Problem requirements
Report how many lines in the following entries contain "zpráva". Nothing else should be given.
⁂
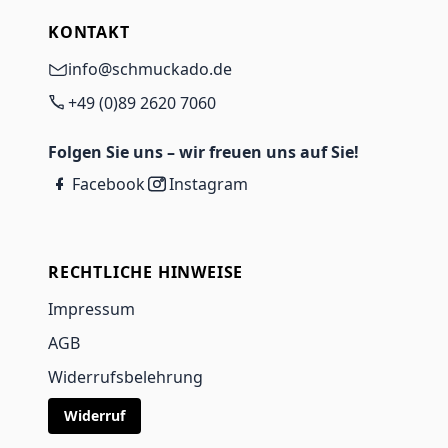
KONTAKT
info@schmuckado.de
+49 (0)89 2620 7060
Folgen Sie uns – wir freuen uns auf Sie!
Facebook
Instagram
RECHTLICHE HINWEISE
Impressum
AGB
Widerrufsbelehrung
Widerruf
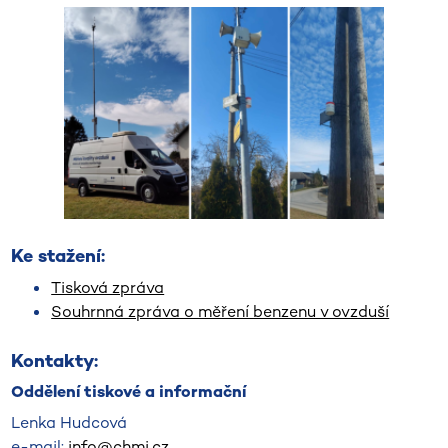
Ke stažení:
Tisková zpráva
Souhrnná zpráva o měření benzenu v ovzduší
Kontakty:
Oddělení tiskové a informační
Lenka Hudcová
e-mail:
info@chmi.cz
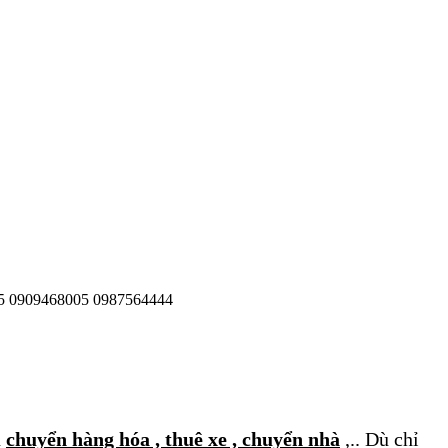
2005 0909468005 0987564444
n
chuyển hàng hóa , thuê xe , chuyển nhà
,.. Dù chỉ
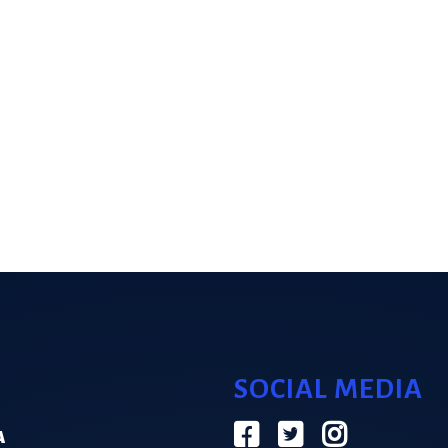
SOCIAL MEDIA
Α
⁂
Response below
2